(Entries supplied)
*****

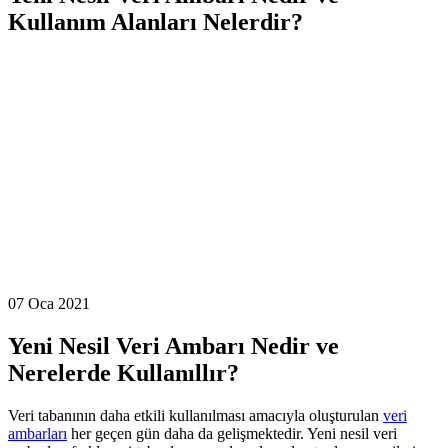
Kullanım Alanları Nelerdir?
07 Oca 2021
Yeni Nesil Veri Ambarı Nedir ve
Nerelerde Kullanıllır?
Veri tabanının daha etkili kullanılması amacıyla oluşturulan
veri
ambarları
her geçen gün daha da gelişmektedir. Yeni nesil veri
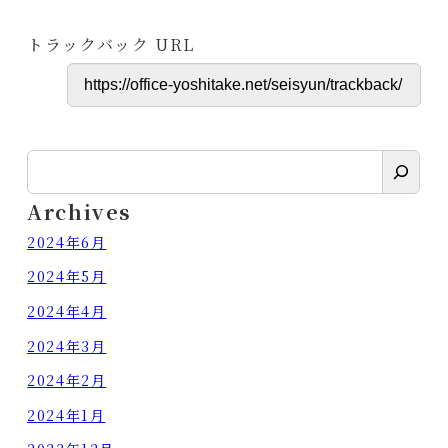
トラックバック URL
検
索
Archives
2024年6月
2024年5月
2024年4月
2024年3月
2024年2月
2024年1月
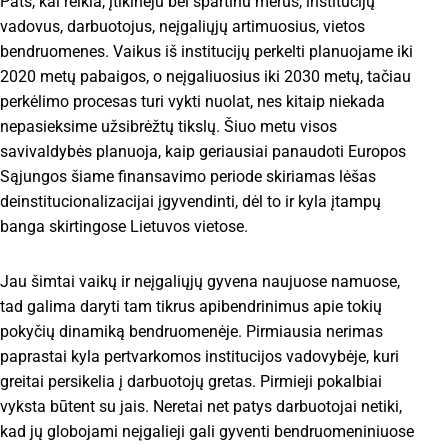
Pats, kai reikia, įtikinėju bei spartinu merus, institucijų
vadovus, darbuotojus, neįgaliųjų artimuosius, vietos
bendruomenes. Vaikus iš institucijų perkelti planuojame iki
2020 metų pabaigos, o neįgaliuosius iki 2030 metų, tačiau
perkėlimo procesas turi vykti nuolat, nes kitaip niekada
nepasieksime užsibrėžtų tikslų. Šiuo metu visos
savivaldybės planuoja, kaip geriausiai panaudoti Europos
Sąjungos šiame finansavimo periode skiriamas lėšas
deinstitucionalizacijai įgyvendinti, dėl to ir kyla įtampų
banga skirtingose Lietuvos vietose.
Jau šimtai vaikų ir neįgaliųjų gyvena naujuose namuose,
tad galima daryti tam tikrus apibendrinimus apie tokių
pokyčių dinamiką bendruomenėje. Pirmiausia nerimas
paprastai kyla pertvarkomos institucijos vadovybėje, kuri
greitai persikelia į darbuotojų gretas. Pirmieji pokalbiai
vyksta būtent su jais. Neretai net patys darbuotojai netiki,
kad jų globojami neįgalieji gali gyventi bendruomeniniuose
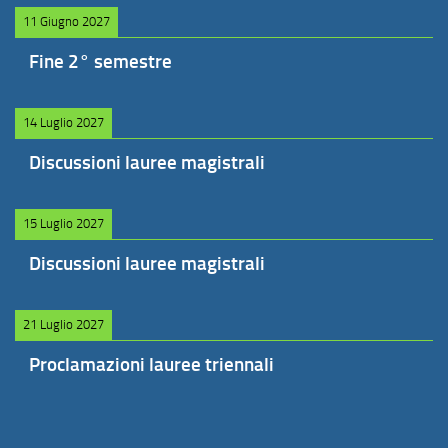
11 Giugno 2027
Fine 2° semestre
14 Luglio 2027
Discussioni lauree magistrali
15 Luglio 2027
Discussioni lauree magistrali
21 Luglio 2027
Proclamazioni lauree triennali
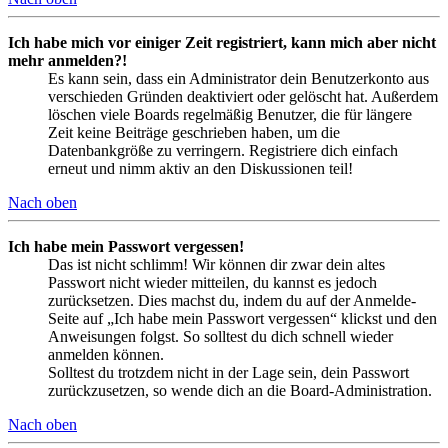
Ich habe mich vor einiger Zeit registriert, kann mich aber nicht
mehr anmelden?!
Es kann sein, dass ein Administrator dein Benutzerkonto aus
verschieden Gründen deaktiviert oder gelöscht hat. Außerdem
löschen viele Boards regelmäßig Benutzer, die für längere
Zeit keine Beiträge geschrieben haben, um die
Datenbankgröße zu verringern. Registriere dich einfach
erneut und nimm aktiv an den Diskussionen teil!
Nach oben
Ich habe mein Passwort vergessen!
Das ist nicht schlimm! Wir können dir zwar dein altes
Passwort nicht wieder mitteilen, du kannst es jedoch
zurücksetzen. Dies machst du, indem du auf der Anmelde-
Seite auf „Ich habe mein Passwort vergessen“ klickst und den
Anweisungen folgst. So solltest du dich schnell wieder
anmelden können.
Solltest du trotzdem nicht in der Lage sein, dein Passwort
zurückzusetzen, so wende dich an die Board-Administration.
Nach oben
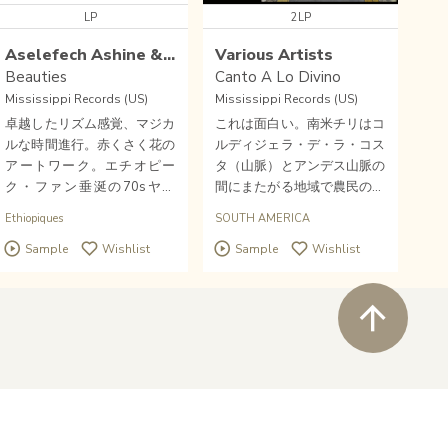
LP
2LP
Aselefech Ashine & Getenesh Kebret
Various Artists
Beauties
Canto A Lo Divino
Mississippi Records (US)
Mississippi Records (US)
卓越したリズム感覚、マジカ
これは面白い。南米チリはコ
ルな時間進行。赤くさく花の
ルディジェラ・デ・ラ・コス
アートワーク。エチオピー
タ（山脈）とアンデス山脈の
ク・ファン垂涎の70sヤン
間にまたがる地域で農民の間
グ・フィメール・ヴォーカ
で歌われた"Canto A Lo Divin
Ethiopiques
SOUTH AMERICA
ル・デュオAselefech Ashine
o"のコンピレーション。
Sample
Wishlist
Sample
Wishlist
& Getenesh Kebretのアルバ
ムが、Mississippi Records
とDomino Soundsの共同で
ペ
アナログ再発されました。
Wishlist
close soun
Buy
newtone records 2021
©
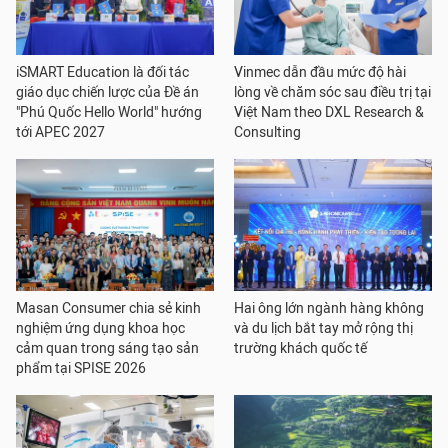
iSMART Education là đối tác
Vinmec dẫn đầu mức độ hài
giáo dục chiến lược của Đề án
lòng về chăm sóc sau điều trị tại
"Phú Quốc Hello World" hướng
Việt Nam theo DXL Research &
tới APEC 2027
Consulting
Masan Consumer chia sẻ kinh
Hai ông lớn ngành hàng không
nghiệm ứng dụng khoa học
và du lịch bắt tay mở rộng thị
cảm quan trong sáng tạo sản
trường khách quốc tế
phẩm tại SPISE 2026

*****

(What the task requires) Pictures stay out; the records above are otherwise reproduced exactly.

(Response area)
Kullanım Alanları Nelerdir?
07 Oca 2021
Yeni Nesil Veri Ambarı Nedir ve
Nerelerde Kullanıllır?
Veri tabanının daha etkili kullanılması amacıyla oluşturulan
veri
ambarları
her geçen gün daha da gelişmektedir. Yeni nesil veri
トラックバック URL
検
索
Archives
2024年6月
2024年5月
2024年4月
2024年3月
2024年2月
2024年1月
Pats, kai reikia, įtikinėju bei spartinu merus, institucijų
vadovus, darbuotojus, neįgaliųjų artimuosius, vietos
bendruomenes. Vaikus iš institucijų perkelti planuojame iki
2020 metų pabaigos, o neįgaliuosius iki 2030 metų, tačiau
perkėlimo procesas turi vykti nuolat, nes kitaip niekada
nepasieksime užsibrėžtų tikslų. Šiuo metu visos
savivaldybės planuoja, kaip geriausiai panaudoti Europos
Sąjungos šiame finansavimo periode skiriamas lėšas
deinstitucionalizacijai įgyvendinti, dėl to ir kyla įtampų
banga skirtingose Lietuvos vietose.
Jau šimtai vaikų ir neįgaliųjų gyvena naujuose namuose,
tad galima daryti tam tikrus apibendrinimus apie tokių
pokyčių dinamiką bendruomenėje. Pirmiausia nerimas
paprastai kyla pertvarkomos institucijos vadovybėje, kuri
greitai persikelia į darbuotojų gretas. Pirmieji pokalbiai
vyksta būtent su jais. Neretai net patys darbuotojai netiki,
kad jų globojami neįgalieji gali gyventi bendruomeniniuose
11 Giugno 2027
Fine 2° semestre
14 Luglio 2027
Discussioni lauree magistrali
15 Luglio 2027
Discussioni lauree magistrali
21 Luglio 2027
Proclamazioni lauree triennali
Ich habe mich vor einiger Zeit registriert, kann mich aber nicht
mehr anmelden?!
Es kann sein, dass ein Administrator dein Benutzerkonto aus
verschieden Gründen deaktiviert oder gelöscht hat. Außerdem
löschen viele Boards regelmäßig Benutzer, die für längere
Zeit keine Beiträge geschrieben haben, um die
Datenbankgröße zu verringern. Registriere dich einfach
erneut und nimm aktiv an den Diskussionen teil!
Nach oben
Ich habe mein Passwort vergessen!
Das ist nicht schlimm! Wir können dir zwar dein altes
Passwort nicht wieder mitteilen, du kannst es jedoch
zurücksetzen. Dies machst du, indem du auf der Anmelde-
Seite auf „Ich habe mein Passwort vergessen“ klickst und den
Anweisungen folgst. So solltest du dich schnell wieder
anmelden können.
Solltest du trotzdem nicht in der Lage sein, dein Passwort
zurückzusetzen, so wende dich an die Board-Administration.
Nach oben
LP
2LP
Aselefech Ashine & Getenesh Kebret
Various Artists
Beauties
Canto A Lo Divino
Mississippi Records (US)
Mississippi Records (US)
卓越したリズム感覚、マジカ
これは面白い。南米チリはコ
ルな時間進行。赤くさく花の
ルディジェラ・デ・ラ・コス
アートワーク。エチオピー
タ（山脈）とアンデス山脈の
ク・ファン垂涎の70sヤン
間にまたがる地域で農民の間
グ・フィメール・ヴォーカ
で歌われた"Canto A Lo Divin
Ethiopiques
SOUTH AMERICA
ル・デュオAselefech Ashine
o"のコンピレーション。
Sample
Wishlist
Sample
Wishlist
& Getenesh Kebretのアルバ
ムが、Mississippi Records
とDomino Soundsの共同で
ペ
アナログ再発されました。
Wishlist
close soun
Buy
newtone records 2021
©
iSMART Education là đối tác
Vinmec dẫn đầu mức độ hài
giáo dục chiến lược của Đề án
lòng về chăm sóc sau điều trị tại
"Phú Quốc Hello World" hướng
Việt Nam theo DXL Research &
tới APEC 2027
Consulting
Masan Consumer chia sẻ kinh
Hai ông lớn ngành hàng không
nghiệm ứng dụng khoa học
và du lịch bắt tay mở rộng thị
cảm quan trong sáng tạo sản
trường khách quốc tế
phẩm tại SPISE 2026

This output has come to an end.